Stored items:
-------
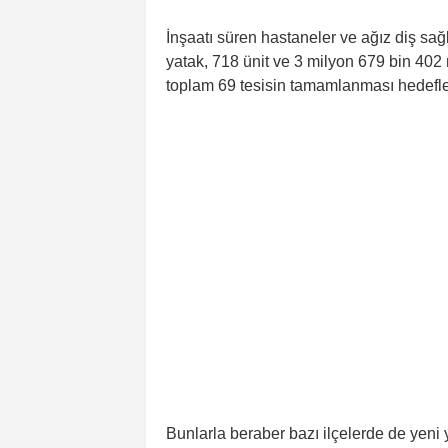
İnşaatı süren hastaneler ve ağız diş sa
yatak, 718 ünit ve 3 milyon 679 bin 402 
toplam 69 tesisin tamamlanması hedefl
Bunlarla beraber bazı ilçelerde de yeni y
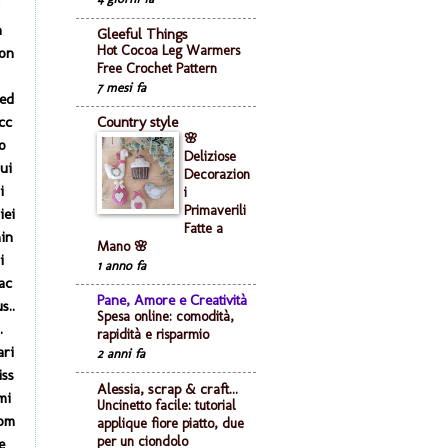
n
Gleeful Things
Hot Cocoa Leg Warmers
non
Free Crochet Pattern
7 mesi fa
.ed
cc
Country style
🌸
o
Deliziose
ui
Decorazion
i
i
Primaverili
iei
Fatte a
in
Mano 🌸
i
1 anno fa
ac
Pane, Amore e Creatività
s..
Spesa online: comodità,
.
rapidità e risparmio
ari
2 anni fa
iss
Alessia, scrap & craft...
mi
Uncinetto facile: tutorial
om
applique fiore piatto, due
per un ciondolo
e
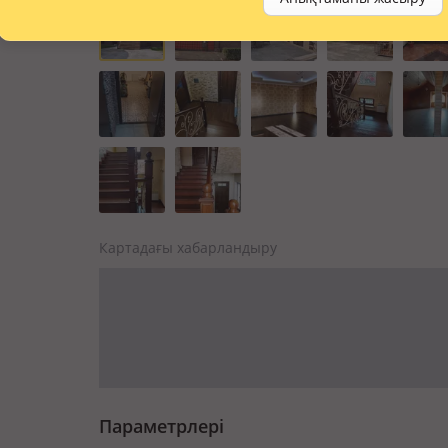
Картадағы хабарландыру
Параметрлері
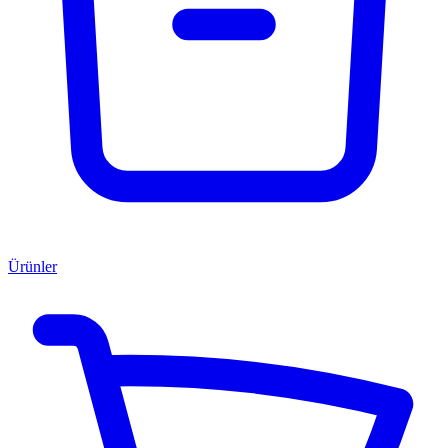
Ürünler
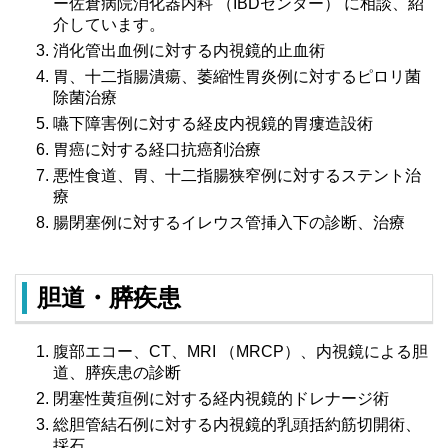
ー佐倉病院消化器内科 （IBDセンター） に相談、紹
介しています。
消化管出血例に対する内視鏡的止血術
胃、十二指腸潰瘍、萎縮性胃炎例に対するピロリ菌
除菌治療
嚥下障害例に対する経皮内視鏡的胃瘻造設術
胃癌に対する経口抗癌剤治療
悪性食道、胃、十二指腸狭窄例に対するステント治
療
腸閉塞例に対するイレウス管挿入下の診断、治療
胆道・膵疾患
腹部エコー、CT、MRI （MRCP）、内視鏡による胆
道、膵疾患の診断
閉塞性黄疸例に対する経内視鏡的ドレナージ術
総胆管結石例に対する内視鏡的乳頭括約筋切開術、
採石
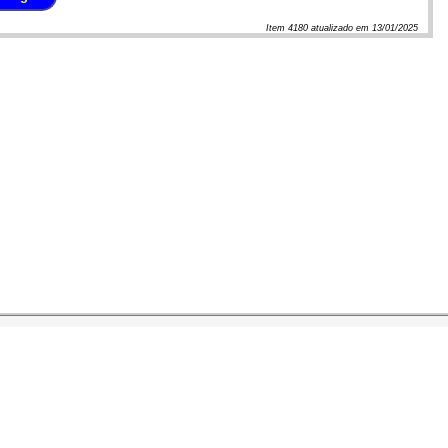
Item
4180
atualizado em
13/01/2025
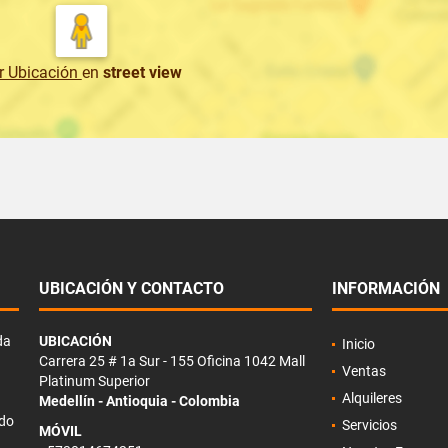
r Ubicación
en
street view
UBICACIÓN Y CONTACTO
INFORMACIÓN
da
UBICACIÓN
Inicio
Carrera 25 # 1a Sur - 155 Oficina 1042 Mall
Ventas
Platinum Superior
Alquileres
Medellín - Antioquia - Colombia
ado
Servicios
MÓVIL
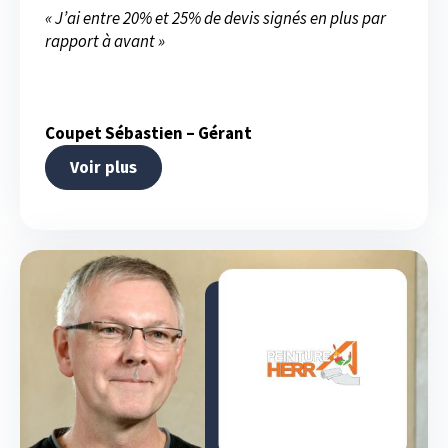
« J’ai entre 20% et 25% de devis signés en plus par
rapport à avant »
Coupet Sébastien – Gérant
Voir plus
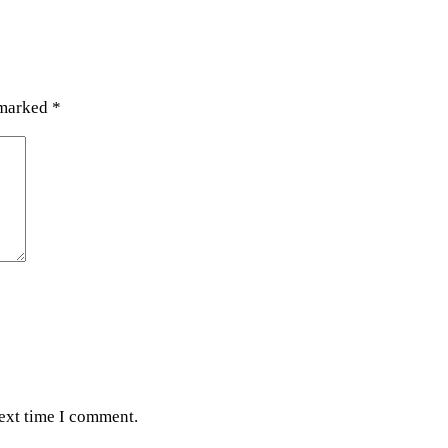
 marked
*
next time I comment.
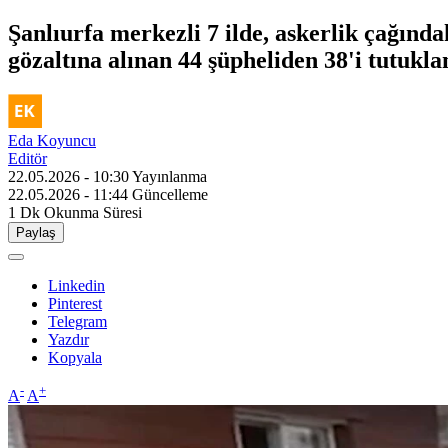
Şanlıurfa merkezli 7 ilde, askerlik çağındak
gözaltına alınan 44 şüpheliden 38'i tutukla
Eda Koyuncu
Editör
22.05.2026 - 10:30
Yayınlanma
22.05.2026 - 11:44
Güncelleme
1 Dk
Okunma Süresi
Paylaş
Linkedin
Pinterest
Telegram
Yazdır
Kopyala
-
+
A
A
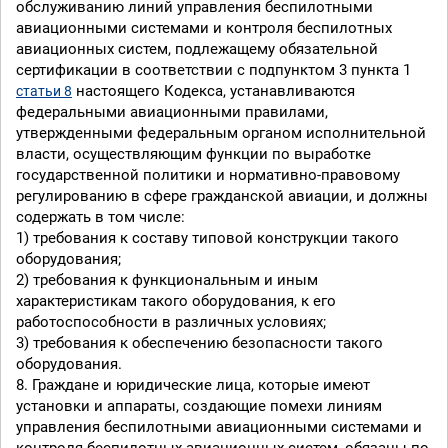
обслуживанию линий управления беспилотными
авиационными системами и контроля беспилотных
авиационных систем, подлежащему обязательной
сертификации в соответствии с подпунктом 3 пункта 1
настоящего Кодекса, устанавливаются
статьи 8
федеральными авиационными правилами,
утвержденными федеральным органом исполнительной
власти, осуществляющим функции по выработке
государственной политики и нормативно-правовому
регулированию в сфере гражданской авиации, и должны
содержать в том числе:
1) требования к составу типовой конструкции такого
оборудования;
2) требования к функциональным и иным
характеристикам такого оборудования, к его
работоспособности в различных условиях;
3) требования к обеспечению безопасности такого
оборудования.
8. Граждане и юридические лица, которые имеют
установки и аппараты, создающие помехи линиям
управления беспилотными авиационными системами и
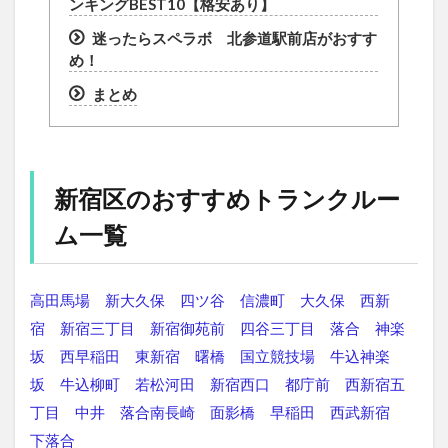
ンキングBEST10【格安あり】
迷ったらスペラボ 北参道駅前店がおすす
め！
まとめ
新宿区のおすすめトランクルー
ム一覧
高田馬場
新大久保
四ツ谷
信濃町
大久保
西新
宿
新宿三丁目
新宿御苑前
四谷三丁目
落合
神楽
坂
西早稲田
東新宿
曙橋
国立競技場
牛込神楽
坂
牛込柳町
若松河田
新宿西口
都庁前
西新宿五
丁目
中井
落合南長崎
面影橋
早稲田
西武新宿
下落合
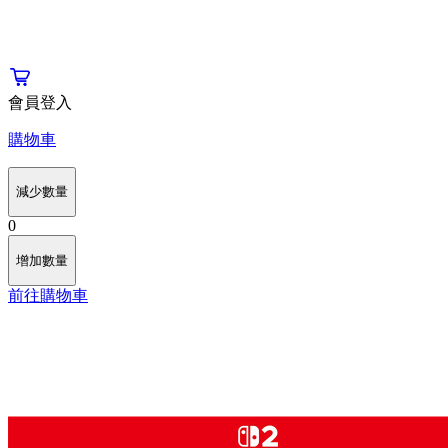
會員登入
購物車
減少數量
0
增加數量
前往購物車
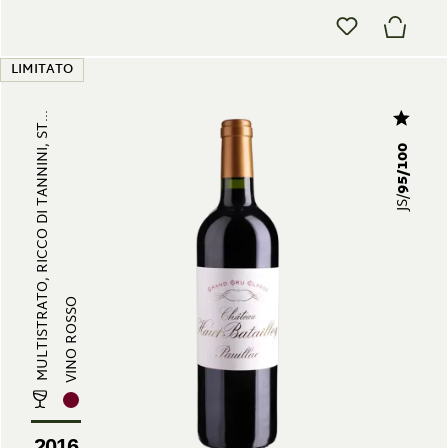
LIMITATO
MULTISTRATO, RICCO DI TANNINI, ST...
95/100
JS/
VINO ROSSO
2016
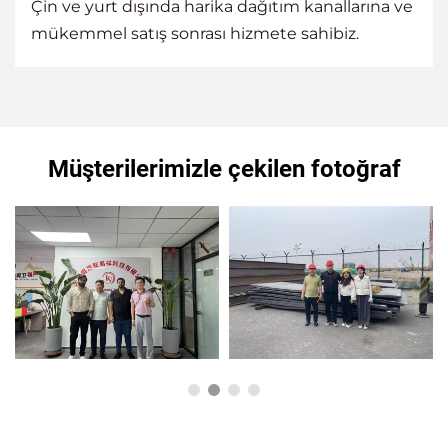
Çin ve yurt dışında harika dağıtım kanallarına ve
mükemmel satış sonrası hizmete sahibiz.
Müşterilerimizle çekilen fotoğraf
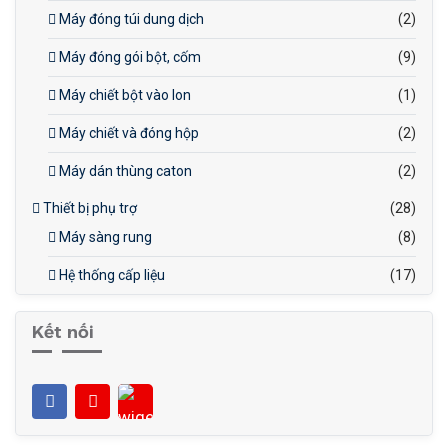
Máy đóng túi dung dịch
(2)
Máy đóng gói bột, cốm
(9)
Máy chiết bột vào lon
(1)
Máy chiết và đóng hộp
(2)
Máy dán thùng caton
(2)
Thiết bị phụ trợ
(28)
Máy sàng rung
(8)
Hệ thống cấp liệu
(17)
Kết nối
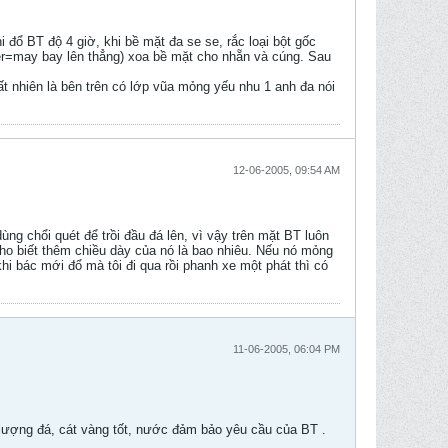
 đổ BT độ 4 giờ, khi bề mặt đa se se, rắc loại bột gốc
pter=may bay lên thẳng) xoa bề mặt cho nhẵn và cúng. Sau
 nhiên là bên trên có lớp vũa mỏng yếu nhu 1 anh đa nói
12-06-2005, 09:54 AM
 chổi quét để trồi đầu đá lên, vì vậy trên mặt BT luôn
ho biết thêm chiều dày của nó là bao nhiêu. Nếu nó mỏng
hi bác mới đổ mà tôi đi qua rồi phanh xe một phát thì có
11-06-2005, 06:04 PM
 lượng đá, cát vàng tốt, nước đảm bảo yêu cầu của BT .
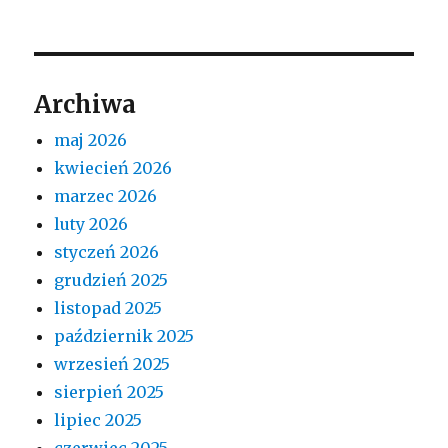
Archiwa
maj 2026
kwiecień 2026
marzec 2026
luty 2026
styczeń 2026
grudzień 2025
listopad 2025
październik 2025
wrzesień 2025
sierpień 2025
lipiec 2025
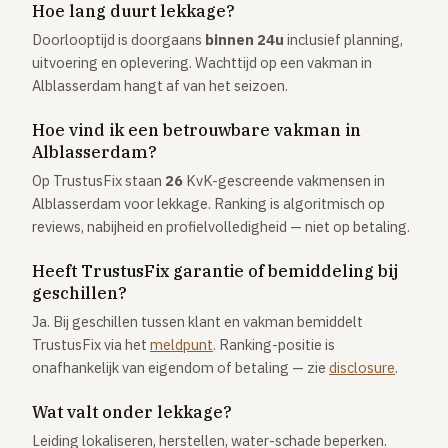
Hoe lang duurt lekkage?
Doorlooptijd is doorgaans
binnen 24u
inclusief planning,
uitvoering en oplevering. Wachttijd op een vakman in
Alblasserdam hangt af van het seizoen.
Hoe vind ik een betrouwbare vakman in
Alblasserdam?
Op TrustusFix staan
26
KvK-gescreende vakmensen in
Alblasserdam voor lekkage. Ranking is algoritmisch op
reviews, nabijheid en profielvolledigheid — niet op betaling.
Heeft TrustusFix garantie of bemiddeling bij
geschillen?
Ja. Bij geschillen tussen klant en vakman bemiddelt
TrustusFix via het
meldpunt
. Ranking-positie is
onafhankelijk van eigendom of betaling — zie
disclosure
.
Wat valt onder lekkage?
Leiding lokaliseren, herstellen, water-schade beperken.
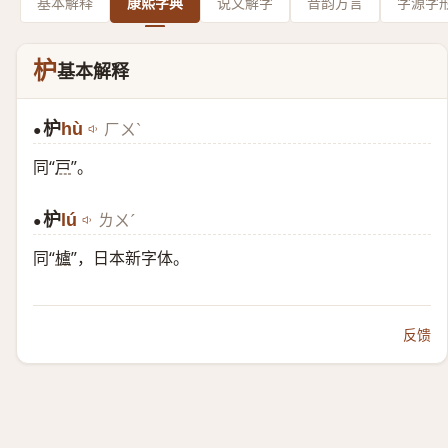
基本解释
康熙字典
说文解字
音韵方言
字源字
枦
基本解释
枦
hù
ㄏㄨˋ
●
同“
戸
”。
枦
lú
ㄌㄨˊ
●
同“
櫨
”，日本新字体。
反馈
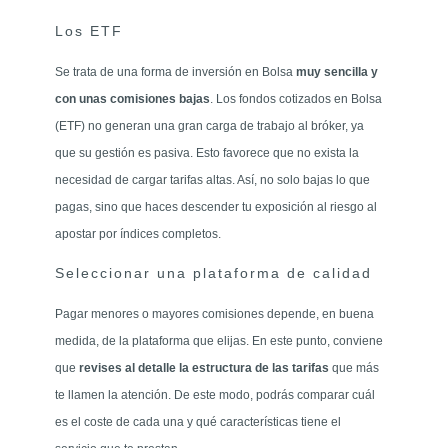
Los ETF
Se trata de una forma de inversión en Bolsa
muy sencilla y
con unas comisiones bajas
. Los fondos cotizados en Bolsa
(ETF) no generan una gran carga de trabajo al bróker, ya
que su gestión es pasiva. Esto favorece que no exista la
necesidad de cargar tarifas altas. Así, no solo bajas lo que
pagas, sino que haces descender tu exposición al riesgo al
apostar por índices completos.
Seleccionar una plataforma de calidad
Pagar menores o mayores comisiones depende, en buena
medida, de la plataforma que elijas. En este punto, conviene
que
revises al detalle la estructura de las tarifas
que más
te llamen la atención. De este modo, podrás comparar cuál
es el coste de cada una y qué características tiene el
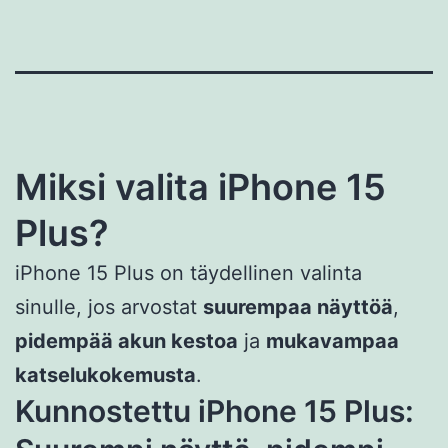
Miksi valita iPhone 15
Plus?
iPhone 15 Plus on täydellinen valinta
sinulle, jos arvostat
suurempaa näyttöä
,
pidempää akun kestoa
ja
mukavampaa
katselukokemusta
.
Kunnostettu iPhone 15 Plus:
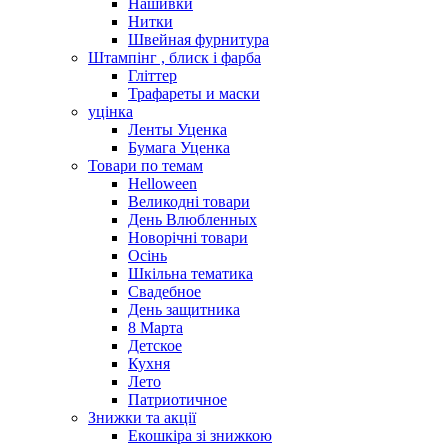
Нашивки
Нитки
Швейная фурнитура
Штампінг , блиск і фарба
Гліттер
Трафареты и маски
уцінка
Ленты Уценка
Бумага Уценка
Товари по темам
Helloween
Великодні товари
День Влюбленных
Новорічні товари
Осінь
Шкільна тематика
Свадебное
День защитника
8 Марта
Детское
Кухня
Лето
Патриотичное
Знижки та акції
Екошкіра зі знижкою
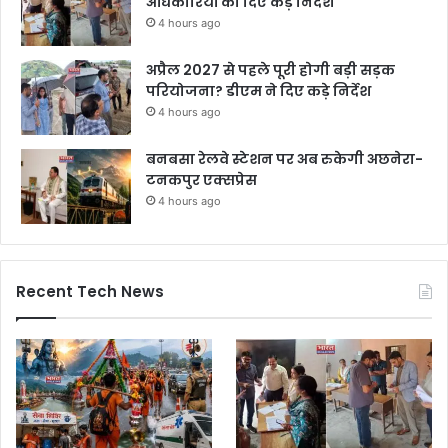
अधिकारियों को दिए कड़े निर्देश
4 hours ago
अप्रैल 2027 से पहले पूरी होगी बड़ी सड़क
परियोजना? डीएम ने दिए कड़े निर्देश
4 hours ago
बनबसा रेलवे स्टेशन पर अब रुकेगी अछनेरा-
टनकपुर एक्सप्रेस
4 hours ago
Recent Tech News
-------
Scan the entries above for the string "авиационными", and copy every line where it turns up.

◆ PROBLEM SOLUTION
авиационными системами и контроля беспилотных
федеральными авиационными правилами,
управления беспилотными авиационными системами и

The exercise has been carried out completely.